Man City decision proves that UEFA is just a toothless lion.
What's the point of FFP?
UEFA repeatedly promised severe punishments to teams who flouted the Financial Fair Play (FFP) rules, including expulsion so it was surprising to find that Manchester City were let off so lightly last month considering they missed the deadline by almost £90 million.
A €60m fine; a €60m net transfer spend and their squad limited to 21 players for this year’s tournament and the first two punishments were hardly an inconvenience considering the overspend of the last two seasons has allowed City to assemble the deepest quality squad in world football.
The €60m fine, was pocket money to an owner with bottomless pockets, but the subsequent announcement that €40 of the 60m was to be suspended, made the decision even more laughable.

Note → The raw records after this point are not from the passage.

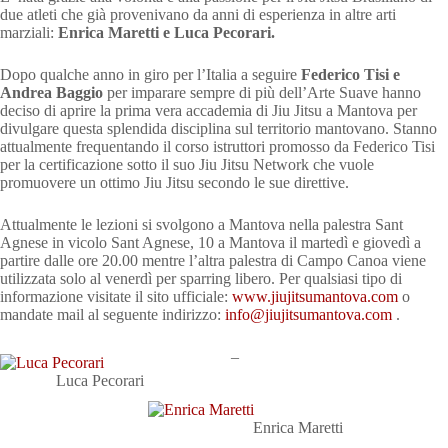
due atleti che già provenivano da anni di esperienza in altre arti
marziali:
Enrica Maretti e Luca Pecorari.
Dopo qualche anno in giro per l’Italia a seguire
Federico Tisi e
Andrea Baggio
per imparare sempre di più dell’Arte Suave hanno
deciso di aprire la prima vera accademia di Jiu Jitsu a Mantova per
divulgare questa splendida disciplina sul territorio mantovano. Stanno
attualmente frequentando il corso istruttori promosso da Federico Tisi
per la certificazione sotto il suo Jiu Jitsu Network che vuole
promuovere un ottimo Jiu Jitsu secondo le sue direttive.
Attualmente le lezioni si svolgono a Mantova nella palestra Sant
Agnese in vicolo Sant Agnese, 10 a Mantova il martedì e giovedì a
partire dalle ore 20.00 mentre l’altra palestra di Campo Canoa viene
utilizzata solo al venerdì per sparring libero. Per qualsiasi tipo di
informazione visitate il sito ufficiale:
www.jiujitsumantova.com
o
mandate mail al seguente indirizzo:
info@jiujitsumantova.com
.
–
Luca Pecorari
Enrica Maretti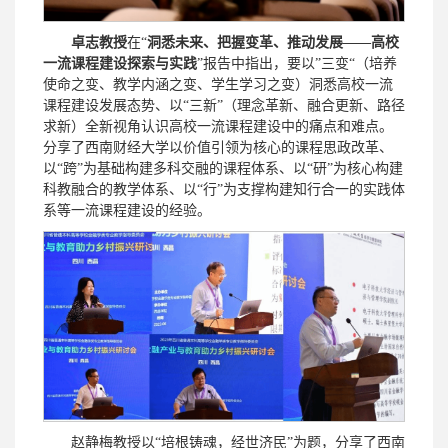
卓志教授
在“
洞悉未来、把握变革、推动发展——高校
一流课程建设探索与实践
”报告中指出，要以”三变“（培养
使命之变、教学内涵之变、学生学习之变）洞悉高校一流
课程建设发展态势、以“三新”（理念革新、融合更新、路径
求新）全新视角认识高校一流课程建设中的痛点和难点。
分享了西南财经大学以价值引领为核心的课程思政改革、
以“跨”为基础构建多科交融的课程体系、以“研”为核心构建
科教融合的教学体系、以“行”为支撑构建知行合一的实践体
系等一流课程建设的经验。
赵静梅教授以“培根铸魂，经世济民”为题，分享了西南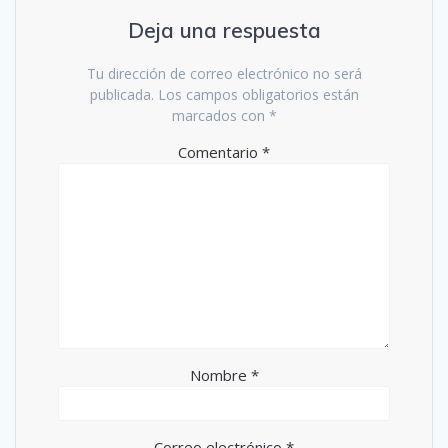
Deja una respuesta
Tu dirección de correo electrónico no será
publicada.
Los campos obligatorios están
marcados con
*
Comentario
*
Nombre
*
Correo electrónico
*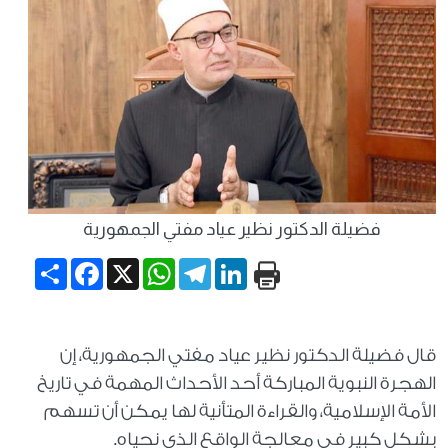
فضيلة الدكتور نظير عياد مفتي الجمهورية
Share
Facebook
WhatsApp
X
Telegram
LinkedIn
قال فضيلة الدكتور نظير عياد مفتي الجمهورية، إن
الهجرة النبوية المباركة أحد الأحداث المهمة في تاريخ
الأمة الإسلامية، والقراءة المتأنية لها يمكن أن تسهم
بشكل كبير في معالجة الواقع الذي نحياه.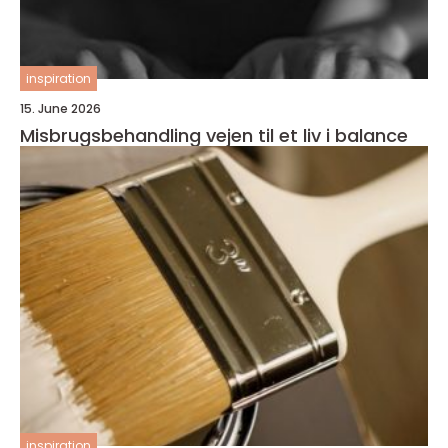
inspiration
15. June 2026
Misbrugsbehandling vejen til et liv i balance
inspiration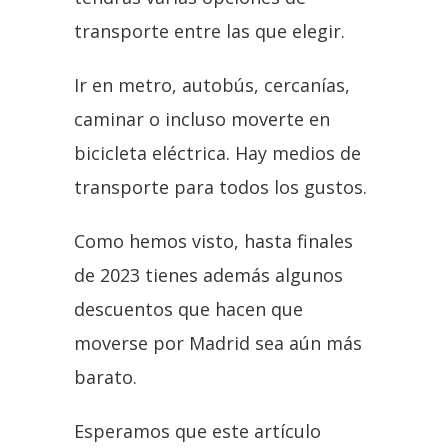
transporte entre las que elegir.
Ir en metro, autobús, cercanías,
caminar o incluso moverte en
bicicleta eléctrica. Hay medios de
transporte para todos los gustos.
Como hemos visto, hasta finales
de 2023 tienes además algunos
descuentos que hacen que
moverse por Madrid sea aún más
barato.
Esperamos que este artículo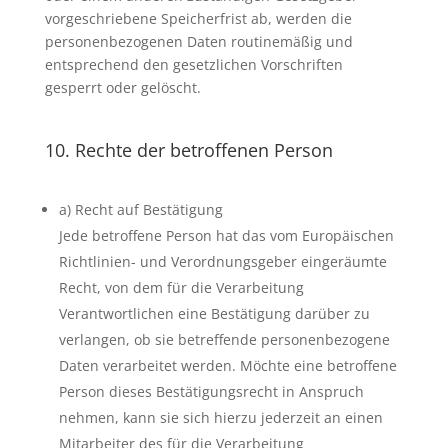
vorgeschriebene Speicherfrist ab, werden die
personenbezogenen Daten routinemäßig und
entsprechend den gesetzlichen Vorschriften
gesperrt oder gelöscht.
10. Rechte der betroffenen Person
a) Recht auf Bestätigung
Jede betroffene Person hat das vom Europäischen
Richtlinien- und Verordnungsgeber eingeräumte
Recht, von dem für die Verarbeitung
Verantwortlichen eine Bestätigung darüber zu
verlangen, ob sie betreffende personenbezogene
Daten verarbeitet werden. Möchte eine betroffene
Person dieses Bestätigungsrecht in Anspruch
nehmen, kann sie sich hierzu jederzeit an einen
Mitarbeiter des für die Verarbeitung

The only real inconvenience to City was the rule which requires eight of the squad to be home-grown. City are reported to be chasing Bacary Sagna, Eliaquim Mangala and his Porto team mate Fernandho, presumably these players will not consider signing unless they are guaranteed a place in the Champions League squad, which would leave only 10 spots open to non home-grown players. Quality players such as Negredo, Garcia, Nastasic, Demichelis and Pantilimon would face the possibility of missing a place in the 21 man Champions league squad, spreading dissent amongst the players, probably resulting in them asking for a transfer to a club in the Champions League.
Today’s decision that Manchester City will only have to name five home grown players instead of eight defies belief. Now the chances are that only one or two of those high class players will be sold, a situation that actually works in City's favour considering the£49 million net spend restriction.
Joleon Lescott has already departed and Micah Richards, Jack Rodwell, Gareth Barry and James Milner apparently all want out, which would leave only three home-grown players. Prior to today’s decision City would have needed to include players such as John Guidetti, Marcos Lopes and Karim Rekik, who have one league appearance between them.
City flouted the Fair Play rules to the tune of just under £90 million pounds, giving them a huge advantage , not only over their Premiership rivals in qualifying for the Champions league over the past two seasons, but also a huge advantage over Chelsea and Arsenal in the race for the title this year. City illegally strengthened their squad over the past two seasons, while Chelsea and Arsenal abided by the rules. Ask yourself the following questions: Would they have been able to cope with injuries to Agüero, Kompany and Silva if they had abided by the rules? if they not been allowed to sign Fernandinho and Negredo would they have won the title this year?
Flouting the rules was an exercise in risk management; City gambled on getting off lightly when the financial fair play sanctions were announced and it has paid off handsomely. Whether it is fair play or not is another matter entirely.